“I’m glad you’re home for Christmas this year. I’ve missed you.”
He stood and brushed his hands down his jeans.
“I’ve missed you, too.”
I stepped forward and wrapped my arms around his waist. I was barefoot and felt tiny up against his six-foot-four frame.
“I know travelling and working abroad was a dream come true for you Luke and I’m glad you got to do it, but the selfish side of me is so glad that you’re here, especially this year.”

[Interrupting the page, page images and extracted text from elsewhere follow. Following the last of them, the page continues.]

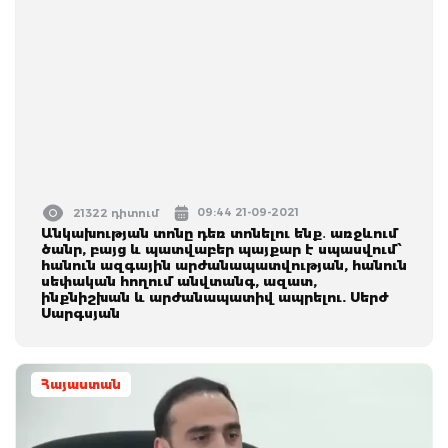
09:44 21-09-2021
21322 դիտում
Անկախության տոնը դեռ տոնելու ենք․ առջևում
ծանր, բայց և պատվաբեր պայքար է սպասվում՝
հանուն ազգային արժանապատվության, հանուն
սեփական հողում անվտանգ, ազատ,
ինքնիշխան և արժանապատիվ ապրելու. Սերժ
Սարգսյան
Հայաստան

He kissed the top of my head and I let out a long breath, one that it felt like I’d been holding in for weeks. I was hurting, but I hadn’t realised exactly how much until that moment. Until I was wrapped in the safety of my big brother’s arms.
“When I left, I wasn’t leaving you, Sunshine. I need you to know that.”
I had my ear pressed against his lower chest and could hear his words rumble through him.
“I do know that. I’ve never thought that you did.”
He let out a long breath.
“And I never meant to stay away for so long. I never planned it that way.”
I looked up at him, but he wasn’t looking down at me, he was looking at the fire.
“I’ve never thought for a minute that you deliberately stayed away, but after everything that happened with Mel, I sort of got why you didn’t come back.”
I watched as he shook his head.
“It wasn’t even about her really. I was just . . .”
He finally looked down at me.
“I love you, I’d lie down my life for you, you know that right?”
My eyes filled with tears and my throat felt tight, all I could do was nod.
“I wouldn’t change anything about our lives. I don’t want you thinking I wished things were different, because I don’t. I just, I had to get away. I needed to travel, to go and do something for me. My entire life up until that point had been spent looking after other people.”
He brushed a tear from my cheek with his thumb.
“I’d looked after mum from the moment I was of an age to realise she needed to be looked after. Then I looked after you pretty much from the moment she brought you home from the hospital.”
We rarely talked about the time before our mother’s death. It was as if our childhoods didn’t begin until we moved in with our grandparents. It was easy for me to forget Luke was around eleven by then.
“I had to make a choice. She was an adult, a fucking grown up, and you . . .”
He scratched at the top of his head, it wasn’t itchy, not really. I knew he was just trying to get his words in order.
“You were this little tiny, innocent baby. I had no choice really. I was seven years old, about to turn eight, I tried to look after both of you for a little while, but I couldn’t do it. I tried to look after her, to make sure she ate and showered, and I tried to make sure that you were fed and changed. I gave you baths, and I put clean clothes on you.”
He laughed through his tears, although there was nothing funny in what he was saying, nothing at all. He was a child, a little boy. He’d stepped up and done the job that our father, an adult, had run away from.
I don’t like to think of my childhood as tragic, I was lucky, I was too young to remember the worst times but Luke wasn’t. Luke was old enough to remember it all, and my heart broke for him.
“I even did the washing so you would have clean clothes to wear. When she wouldn’t or couldn’t get up off the sofa or out of bed, I worked out how to use the machine, and I washed our clothes, but I bought the wrong soap powder the first time. I was a little boy, I had no clue there was a difference between hand and machine wash powders. There were bubbles everywhere. She ended up having a good day that day. She came out into the kitchen and slipped on the tiles while I was trying to clean up with a towel. She knew . . . she knew straight away what had happened, and she laughed. She called me over, sat me in her lap, and told me she loved me.”
My heart, oh my poor heart, ached so fiercely for my brother as he almost choked on his words.
“She told me I was a good kid and thanked me for trying to help. We cleaned up the kitchen together, and then she ran down to the corner shop and bought the right soap powder before showing me how to sort the colours. We did the washing and hung it all out on the line together. I thought it was the best thing ever. When we got it in and had it all folded into piles, one for each of us, it felt like Christmas.”